PROBLEM TO WORK ON: Your answer should reproduce every line of the material in which the word "Pinstripingpensel" occurs.

GIVEN DATA:
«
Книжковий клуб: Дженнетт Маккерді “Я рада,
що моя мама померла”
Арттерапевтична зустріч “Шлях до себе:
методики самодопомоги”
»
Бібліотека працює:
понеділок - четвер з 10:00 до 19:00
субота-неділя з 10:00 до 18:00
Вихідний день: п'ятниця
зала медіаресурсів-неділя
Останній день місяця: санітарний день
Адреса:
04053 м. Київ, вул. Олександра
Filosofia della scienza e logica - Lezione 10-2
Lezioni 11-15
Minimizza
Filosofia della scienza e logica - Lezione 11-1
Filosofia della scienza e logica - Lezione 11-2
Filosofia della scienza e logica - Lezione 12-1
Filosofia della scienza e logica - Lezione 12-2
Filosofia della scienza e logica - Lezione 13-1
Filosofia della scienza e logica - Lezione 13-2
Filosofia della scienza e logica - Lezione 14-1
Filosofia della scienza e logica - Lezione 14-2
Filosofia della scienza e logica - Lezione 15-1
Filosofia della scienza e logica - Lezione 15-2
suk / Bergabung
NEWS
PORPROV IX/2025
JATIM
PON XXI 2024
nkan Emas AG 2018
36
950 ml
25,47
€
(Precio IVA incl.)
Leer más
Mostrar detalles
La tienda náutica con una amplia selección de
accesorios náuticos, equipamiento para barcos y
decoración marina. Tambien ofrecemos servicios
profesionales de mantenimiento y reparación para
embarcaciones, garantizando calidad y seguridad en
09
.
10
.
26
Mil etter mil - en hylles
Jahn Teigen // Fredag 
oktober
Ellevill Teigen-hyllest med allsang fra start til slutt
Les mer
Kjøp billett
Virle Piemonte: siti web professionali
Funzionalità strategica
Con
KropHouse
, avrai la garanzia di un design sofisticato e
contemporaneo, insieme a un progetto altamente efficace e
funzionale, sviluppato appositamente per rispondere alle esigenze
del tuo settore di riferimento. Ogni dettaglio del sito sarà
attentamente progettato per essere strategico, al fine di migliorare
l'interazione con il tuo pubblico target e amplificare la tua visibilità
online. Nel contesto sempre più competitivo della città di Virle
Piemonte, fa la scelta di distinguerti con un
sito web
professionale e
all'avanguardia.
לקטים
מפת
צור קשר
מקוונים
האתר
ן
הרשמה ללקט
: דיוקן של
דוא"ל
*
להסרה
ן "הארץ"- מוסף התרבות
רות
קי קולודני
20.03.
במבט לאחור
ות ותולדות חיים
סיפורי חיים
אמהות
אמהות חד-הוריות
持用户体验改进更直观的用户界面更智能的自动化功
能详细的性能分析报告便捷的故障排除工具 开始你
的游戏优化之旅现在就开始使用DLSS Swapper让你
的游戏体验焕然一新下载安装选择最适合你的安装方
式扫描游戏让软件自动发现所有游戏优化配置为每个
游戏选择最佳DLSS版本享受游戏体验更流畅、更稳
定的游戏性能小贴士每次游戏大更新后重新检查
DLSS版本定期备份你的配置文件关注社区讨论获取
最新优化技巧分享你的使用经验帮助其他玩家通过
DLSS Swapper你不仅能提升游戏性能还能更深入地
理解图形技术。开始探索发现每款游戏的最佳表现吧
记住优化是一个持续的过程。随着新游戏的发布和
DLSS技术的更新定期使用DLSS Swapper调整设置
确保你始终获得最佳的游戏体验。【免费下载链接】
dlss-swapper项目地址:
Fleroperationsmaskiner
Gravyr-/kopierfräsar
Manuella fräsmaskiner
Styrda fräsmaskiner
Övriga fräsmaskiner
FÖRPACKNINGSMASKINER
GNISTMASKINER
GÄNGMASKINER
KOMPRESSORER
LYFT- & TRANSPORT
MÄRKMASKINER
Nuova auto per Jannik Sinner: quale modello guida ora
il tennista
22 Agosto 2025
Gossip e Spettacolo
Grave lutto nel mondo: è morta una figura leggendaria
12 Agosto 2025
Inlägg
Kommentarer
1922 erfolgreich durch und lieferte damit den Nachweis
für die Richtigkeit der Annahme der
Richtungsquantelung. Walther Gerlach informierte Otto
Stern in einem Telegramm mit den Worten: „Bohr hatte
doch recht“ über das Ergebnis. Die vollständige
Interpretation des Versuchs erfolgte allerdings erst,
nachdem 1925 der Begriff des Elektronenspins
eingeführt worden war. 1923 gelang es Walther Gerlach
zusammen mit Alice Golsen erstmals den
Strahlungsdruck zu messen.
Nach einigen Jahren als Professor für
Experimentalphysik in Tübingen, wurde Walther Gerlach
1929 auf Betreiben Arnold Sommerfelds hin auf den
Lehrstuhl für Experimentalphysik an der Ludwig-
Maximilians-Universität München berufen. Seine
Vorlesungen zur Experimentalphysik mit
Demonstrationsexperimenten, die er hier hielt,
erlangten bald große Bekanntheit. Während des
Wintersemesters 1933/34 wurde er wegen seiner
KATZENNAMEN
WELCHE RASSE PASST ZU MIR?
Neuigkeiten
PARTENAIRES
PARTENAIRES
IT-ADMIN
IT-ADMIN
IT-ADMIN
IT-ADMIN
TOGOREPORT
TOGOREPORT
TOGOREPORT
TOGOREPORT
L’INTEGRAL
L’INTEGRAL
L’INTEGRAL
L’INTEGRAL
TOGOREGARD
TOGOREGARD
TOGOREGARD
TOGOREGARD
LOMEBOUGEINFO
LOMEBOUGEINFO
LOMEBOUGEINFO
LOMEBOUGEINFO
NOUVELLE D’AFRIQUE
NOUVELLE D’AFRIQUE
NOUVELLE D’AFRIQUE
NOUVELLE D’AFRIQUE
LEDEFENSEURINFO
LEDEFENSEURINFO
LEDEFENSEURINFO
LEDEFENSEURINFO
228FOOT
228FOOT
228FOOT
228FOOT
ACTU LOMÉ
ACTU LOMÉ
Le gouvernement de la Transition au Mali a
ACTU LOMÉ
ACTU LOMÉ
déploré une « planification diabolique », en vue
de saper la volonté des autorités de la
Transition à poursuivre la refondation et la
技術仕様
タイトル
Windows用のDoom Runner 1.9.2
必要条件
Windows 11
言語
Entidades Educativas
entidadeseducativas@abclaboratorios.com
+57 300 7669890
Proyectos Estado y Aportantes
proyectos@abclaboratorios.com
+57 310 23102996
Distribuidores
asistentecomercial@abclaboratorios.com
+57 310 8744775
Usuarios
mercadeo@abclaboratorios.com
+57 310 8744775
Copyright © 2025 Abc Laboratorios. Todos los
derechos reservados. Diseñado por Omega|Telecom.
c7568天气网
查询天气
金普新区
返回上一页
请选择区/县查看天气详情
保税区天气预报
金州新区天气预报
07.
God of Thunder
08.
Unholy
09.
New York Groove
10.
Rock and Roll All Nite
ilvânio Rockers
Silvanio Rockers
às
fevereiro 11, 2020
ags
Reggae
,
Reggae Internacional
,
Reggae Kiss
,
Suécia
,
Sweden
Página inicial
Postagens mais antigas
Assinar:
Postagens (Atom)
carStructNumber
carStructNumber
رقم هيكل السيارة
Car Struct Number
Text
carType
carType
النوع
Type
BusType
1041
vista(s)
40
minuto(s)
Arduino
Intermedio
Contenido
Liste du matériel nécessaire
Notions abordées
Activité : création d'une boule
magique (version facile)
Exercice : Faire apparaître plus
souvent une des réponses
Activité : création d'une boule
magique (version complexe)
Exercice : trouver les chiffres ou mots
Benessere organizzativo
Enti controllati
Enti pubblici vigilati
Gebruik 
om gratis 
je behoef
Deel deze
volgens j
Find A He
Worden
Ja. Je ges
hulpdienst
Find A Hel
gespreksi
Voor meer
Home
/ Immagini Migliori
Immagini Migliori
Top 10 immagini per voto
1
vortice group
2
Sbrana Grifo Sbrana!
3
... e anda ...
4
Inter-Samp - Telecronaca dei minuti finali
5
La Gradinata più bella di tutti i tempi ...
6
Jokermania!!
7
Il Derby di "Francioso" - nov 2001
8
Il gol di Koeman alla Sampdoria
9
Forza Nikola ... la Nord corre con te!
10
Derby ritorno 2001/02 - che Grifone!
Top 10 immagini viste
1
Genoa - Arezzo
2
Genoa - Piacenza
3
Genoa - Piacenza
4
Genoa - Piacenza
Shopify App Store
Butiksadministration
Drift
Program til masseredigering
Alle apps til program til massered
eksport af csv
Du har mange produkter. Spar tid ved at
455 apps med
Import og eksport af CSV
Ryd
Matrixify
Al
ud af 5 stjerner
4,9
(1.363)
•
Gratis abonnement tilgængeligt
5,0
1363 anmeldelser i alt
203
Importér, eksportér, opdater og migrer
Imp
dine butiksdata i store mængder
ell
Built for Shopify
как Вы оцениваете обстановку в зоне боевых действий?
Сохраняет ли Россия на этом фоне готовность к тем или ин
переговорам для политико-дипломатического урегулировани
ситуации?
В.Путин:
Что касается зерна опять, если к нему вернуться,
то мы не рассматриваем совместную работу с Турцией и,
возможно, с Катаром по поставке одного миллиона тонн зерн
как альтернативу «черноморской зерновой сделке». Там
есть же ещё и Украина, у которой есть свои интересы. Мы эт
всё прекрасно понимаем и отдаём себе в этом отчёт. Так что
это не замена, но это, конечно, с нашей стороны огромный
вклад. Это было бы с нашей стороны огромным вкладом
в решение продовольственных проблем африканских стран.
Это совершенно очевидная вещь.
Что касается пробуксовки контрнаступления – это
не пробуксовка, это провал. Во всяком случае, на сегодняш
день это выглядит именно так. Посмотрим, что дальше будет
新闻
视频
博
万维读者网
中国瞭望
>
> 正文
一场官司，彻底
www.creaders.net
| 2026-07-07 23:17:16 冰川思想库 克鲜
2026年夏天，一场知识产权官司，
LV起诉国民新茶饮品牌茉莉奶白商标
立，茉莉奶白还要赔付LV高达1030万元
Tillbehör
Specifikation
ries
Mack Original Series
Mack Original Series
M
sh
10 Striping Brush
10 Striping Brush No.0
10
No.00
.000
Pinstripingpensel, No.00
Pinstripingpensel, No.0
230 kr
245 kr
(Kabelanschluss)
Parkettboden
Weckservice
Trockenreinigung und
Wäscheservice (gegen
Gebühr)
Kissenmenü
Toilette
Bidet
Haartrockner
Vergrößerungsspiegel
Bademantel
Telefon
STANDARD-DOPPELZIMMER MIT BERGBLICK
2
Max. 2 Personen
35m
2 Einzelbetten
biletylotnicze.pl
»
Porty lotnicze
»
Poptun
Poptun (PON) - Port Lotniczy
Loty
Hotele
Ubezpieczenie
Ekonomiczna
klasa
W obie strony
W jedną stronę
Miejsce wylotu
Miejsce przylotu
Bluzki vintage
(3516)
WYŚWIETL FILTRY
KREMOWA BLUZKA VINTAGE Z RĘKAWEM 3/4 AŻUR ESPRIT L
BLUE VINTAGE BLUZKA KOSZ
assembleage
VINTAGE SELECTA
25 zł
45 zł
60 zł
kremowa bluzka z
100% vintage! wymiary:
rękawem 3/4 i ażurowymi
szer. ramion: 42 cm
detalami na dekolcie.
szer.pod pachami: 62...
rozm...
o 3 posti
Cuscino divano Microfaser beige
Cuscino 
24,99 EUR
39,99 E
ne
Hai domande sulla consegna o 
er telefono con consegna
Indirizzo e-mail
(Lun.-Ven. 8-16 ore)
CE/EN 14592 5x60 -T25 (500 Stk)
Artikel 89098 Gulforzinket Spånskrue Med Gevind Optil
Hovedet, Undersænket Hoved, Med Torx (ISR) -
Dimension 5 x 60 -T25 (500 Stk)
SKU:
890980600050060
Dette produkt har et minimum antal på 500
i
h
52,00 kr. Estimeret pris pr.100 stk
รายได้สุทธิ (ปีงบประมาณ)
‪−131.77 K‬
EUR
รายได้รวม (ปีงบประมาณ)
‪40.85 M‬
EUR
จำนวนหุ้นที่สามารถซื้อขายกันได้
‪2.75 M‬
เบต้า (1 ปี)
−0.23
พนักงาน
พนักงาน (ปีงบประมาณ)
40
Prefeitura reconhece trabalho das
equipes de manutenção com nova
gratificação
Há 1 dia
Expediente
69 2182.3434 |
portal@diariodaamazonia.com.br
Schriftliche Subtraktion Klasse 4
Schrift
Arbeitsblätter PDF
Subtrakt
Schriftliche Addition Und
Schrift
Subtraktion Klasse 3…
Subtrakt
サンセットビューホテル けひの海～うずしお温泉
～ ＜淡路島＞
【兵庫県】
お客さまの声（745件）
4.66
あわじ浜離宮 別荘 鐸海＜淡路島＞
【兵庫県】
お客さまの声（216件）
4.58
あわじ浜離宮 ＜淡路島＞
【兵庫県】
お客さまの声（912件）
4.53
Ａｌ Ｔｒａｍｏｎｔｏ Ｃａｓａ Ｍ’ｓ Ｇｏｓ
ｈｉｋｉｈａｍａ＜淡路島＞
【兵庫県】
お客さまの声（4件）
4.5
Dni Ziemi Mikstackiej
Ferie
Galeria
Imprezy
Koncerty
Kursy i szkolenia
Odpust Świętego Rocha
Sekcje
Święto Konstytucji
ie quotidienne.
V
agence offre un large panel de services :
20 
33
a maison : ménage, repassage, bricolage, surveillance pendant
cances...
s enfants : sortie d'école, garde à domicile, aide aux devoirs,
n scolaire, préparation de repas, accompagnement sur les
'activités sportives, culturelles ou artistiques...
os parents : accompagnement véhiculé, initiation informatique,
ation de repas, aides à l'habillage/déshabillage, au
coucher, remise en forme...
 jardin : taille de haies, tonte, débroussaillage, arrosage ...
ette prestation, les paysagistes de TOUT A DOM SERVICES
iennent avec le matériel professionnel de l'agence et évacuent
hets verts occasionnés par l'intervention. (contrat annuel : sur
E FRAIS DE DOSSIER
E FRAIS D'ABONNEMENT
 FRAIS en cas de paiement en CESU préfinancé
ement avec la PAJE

RESULT BELOW:
Pinstripingpensel, No.00
Pinstripingpensel, No.0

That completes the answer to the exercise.